__Data extract__

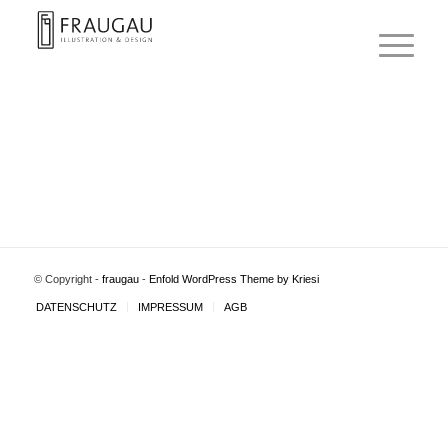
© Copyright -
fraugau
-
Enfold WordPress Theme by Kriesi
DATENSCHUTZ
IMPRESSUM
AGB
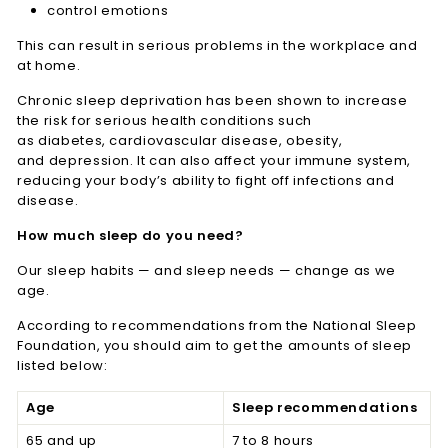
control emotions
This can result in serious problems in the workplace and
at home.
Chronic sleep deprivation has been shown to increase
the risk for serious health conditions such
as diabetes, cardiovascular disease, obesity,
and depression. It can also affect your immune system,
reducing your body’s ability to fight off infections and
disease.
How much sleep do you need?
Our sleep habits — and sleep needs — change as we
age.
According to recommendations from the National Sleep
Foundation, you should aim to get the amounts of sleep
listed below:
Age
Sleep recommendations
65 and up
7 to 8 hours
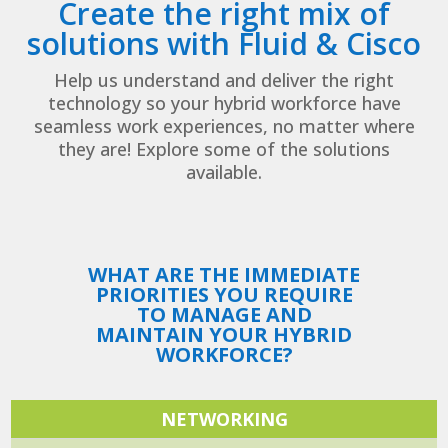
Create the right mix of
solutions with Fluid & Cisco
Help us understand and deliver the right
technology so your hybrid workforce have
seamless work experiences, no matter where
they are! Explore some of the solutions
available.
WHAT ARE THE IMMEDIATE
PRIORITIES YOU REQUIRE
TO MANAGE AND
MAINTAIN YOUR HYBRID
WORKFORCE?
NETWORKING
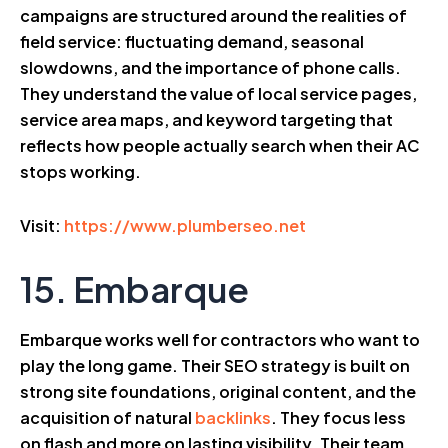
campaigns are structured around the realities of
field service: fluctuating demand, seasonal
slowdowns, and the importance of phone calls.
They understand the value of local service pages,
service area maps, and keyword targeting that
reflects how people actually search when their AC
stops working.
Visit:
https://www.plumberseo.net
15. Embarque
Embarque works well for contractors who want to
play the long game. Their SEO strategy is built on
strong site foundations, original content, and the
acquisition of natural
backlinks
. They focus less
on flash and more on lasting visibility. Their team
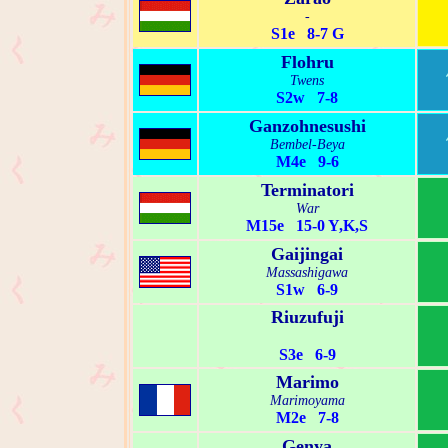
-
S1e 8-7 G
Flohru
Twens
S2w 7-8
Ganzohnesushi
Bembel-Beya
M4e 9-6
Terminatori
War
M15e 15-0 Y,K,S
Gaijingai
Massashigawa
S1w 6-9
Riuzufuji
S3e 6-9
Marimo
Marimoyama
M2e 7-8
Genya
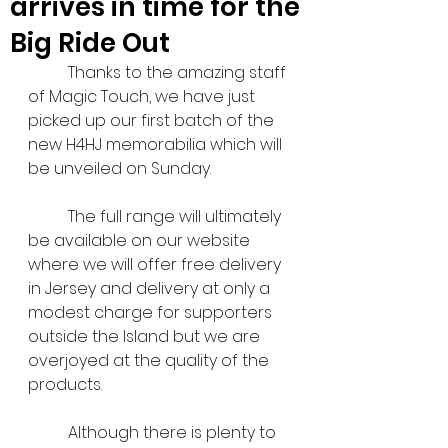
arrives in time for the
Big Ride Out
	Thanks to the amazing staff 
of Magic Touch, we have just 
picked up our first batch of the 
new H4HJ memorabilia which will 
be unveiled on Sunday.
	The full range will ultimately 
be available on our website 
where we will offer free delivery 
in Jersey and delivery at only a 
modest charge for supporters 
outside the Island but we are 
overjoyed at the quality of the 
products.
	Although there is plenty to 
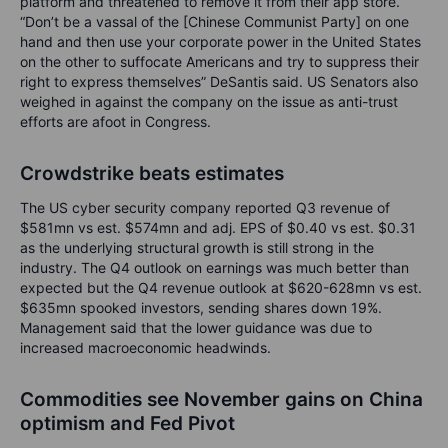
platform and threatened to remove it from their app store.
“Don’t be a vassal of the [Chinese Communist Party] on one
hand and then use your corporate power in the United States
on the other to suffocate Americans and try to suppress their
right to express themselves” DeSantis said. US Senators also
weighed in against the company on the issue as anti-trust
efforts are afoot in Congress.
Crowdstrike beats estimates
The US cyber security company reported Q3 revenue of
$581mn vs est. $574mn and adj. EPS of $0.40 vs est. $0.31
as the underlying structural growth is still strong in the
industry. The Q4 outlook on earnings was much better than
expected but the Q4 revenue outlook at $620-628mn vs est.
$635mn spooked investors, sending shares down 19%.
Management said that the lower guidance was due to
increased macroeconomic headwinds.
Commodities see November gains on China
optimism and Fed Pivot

...

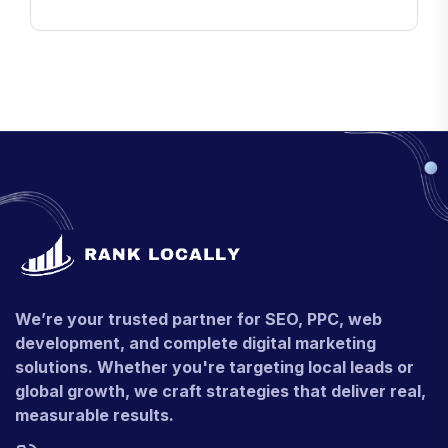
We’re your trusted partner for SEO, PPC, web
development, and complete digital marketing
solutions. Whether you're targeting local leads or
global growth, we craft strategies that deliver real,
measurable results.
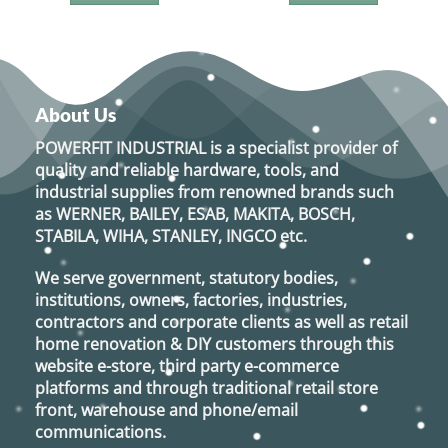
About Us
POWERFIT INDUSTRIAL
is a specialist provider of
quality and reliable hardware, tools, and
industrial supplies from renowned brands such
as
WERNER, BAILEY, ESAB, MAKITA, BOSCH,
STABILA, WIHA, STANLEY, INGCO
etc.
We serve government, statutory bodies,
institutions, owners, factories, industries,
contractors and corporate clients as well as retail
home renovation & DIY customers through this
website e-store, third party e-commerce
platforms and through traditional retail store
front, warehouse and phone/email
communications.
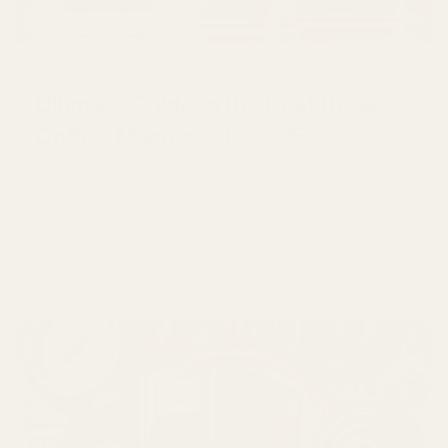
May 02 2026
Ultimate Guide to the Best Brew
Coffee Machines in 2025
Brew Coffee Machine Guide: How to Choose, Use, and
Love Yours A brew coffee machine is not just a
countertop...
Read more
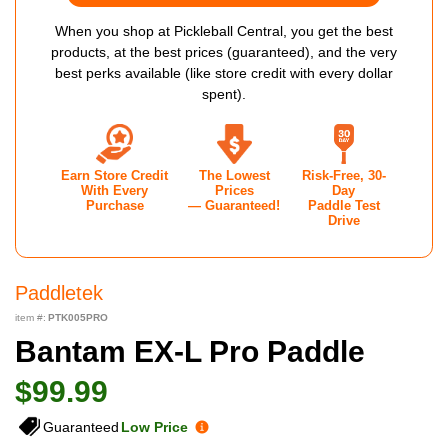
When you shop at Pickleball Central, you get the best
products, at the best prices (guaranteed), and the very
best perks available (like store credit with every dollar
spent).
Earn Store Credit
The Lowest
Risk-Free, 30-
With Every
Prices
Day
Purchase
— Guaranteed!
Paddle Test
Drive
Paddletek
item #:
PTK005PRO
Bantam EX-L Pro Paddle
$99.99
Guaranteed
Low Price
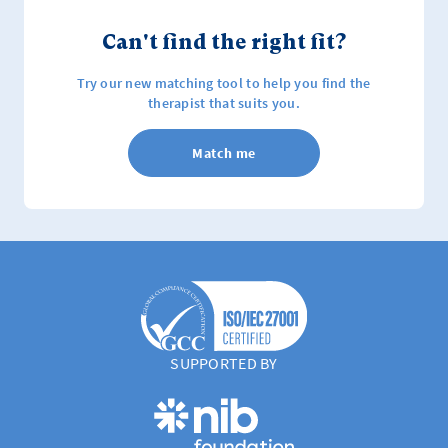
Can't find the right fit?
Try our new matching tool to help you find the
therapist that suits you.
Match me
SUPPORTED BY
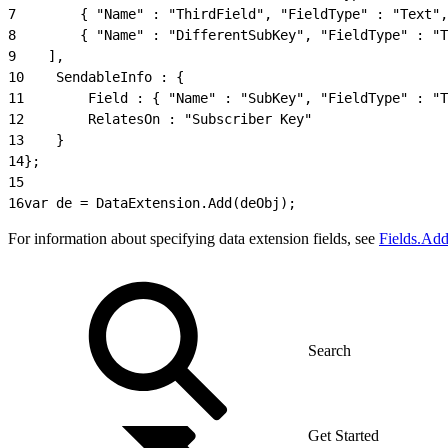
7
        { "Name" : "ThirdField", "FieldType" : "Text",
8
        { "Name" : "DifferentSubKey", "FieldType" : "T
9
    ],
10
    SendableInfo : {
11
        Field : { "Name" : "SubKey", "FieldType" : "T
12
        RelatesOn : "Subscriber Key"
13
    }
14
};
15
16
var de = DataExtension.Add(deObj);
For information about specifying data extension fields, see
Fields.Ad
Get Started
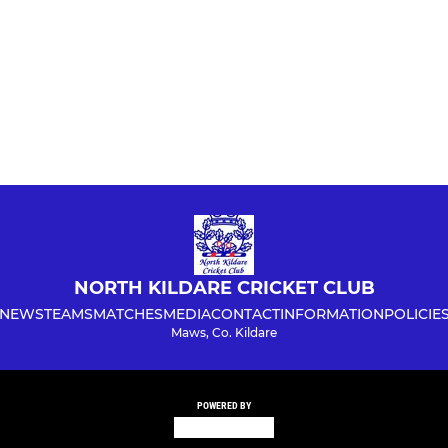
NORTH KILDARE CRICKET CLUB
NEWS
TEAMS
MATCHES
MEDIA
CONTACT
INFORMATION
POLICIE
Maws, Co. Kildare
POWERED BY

--

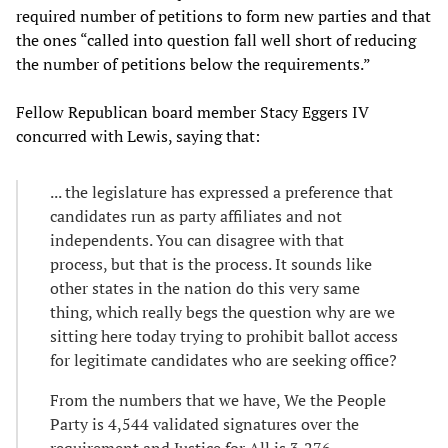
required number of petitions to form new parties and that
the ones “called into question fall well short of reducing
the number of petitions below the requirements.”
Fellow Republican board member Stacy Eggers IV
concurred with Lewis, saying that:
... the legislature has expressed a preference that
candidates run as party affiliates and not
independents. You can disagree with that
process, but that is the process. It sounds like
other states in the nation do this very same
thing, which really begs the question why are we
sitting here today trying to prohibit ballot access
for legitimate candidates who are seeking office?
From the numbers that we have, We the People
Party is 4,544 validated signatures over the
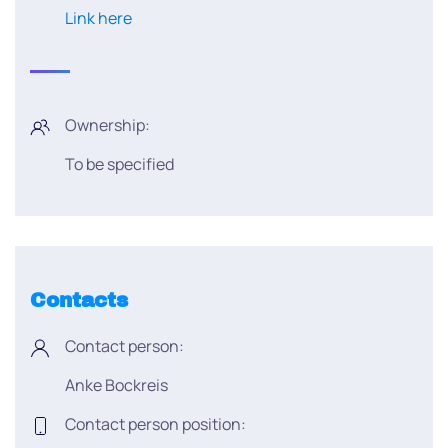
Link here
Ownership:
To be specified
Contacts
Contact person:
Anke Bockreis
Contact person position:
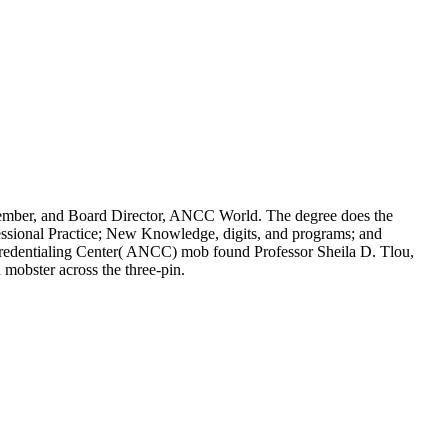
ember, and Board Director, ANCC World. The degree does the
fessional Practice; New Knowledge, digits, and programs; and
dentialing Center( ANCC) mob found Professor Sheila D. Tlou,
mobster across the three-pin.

__Work required__
Would you copy each line of the records that contains "like"?

__Written answer__
best perks available (like store credit with every dollar
process, but that is the process. It sounds like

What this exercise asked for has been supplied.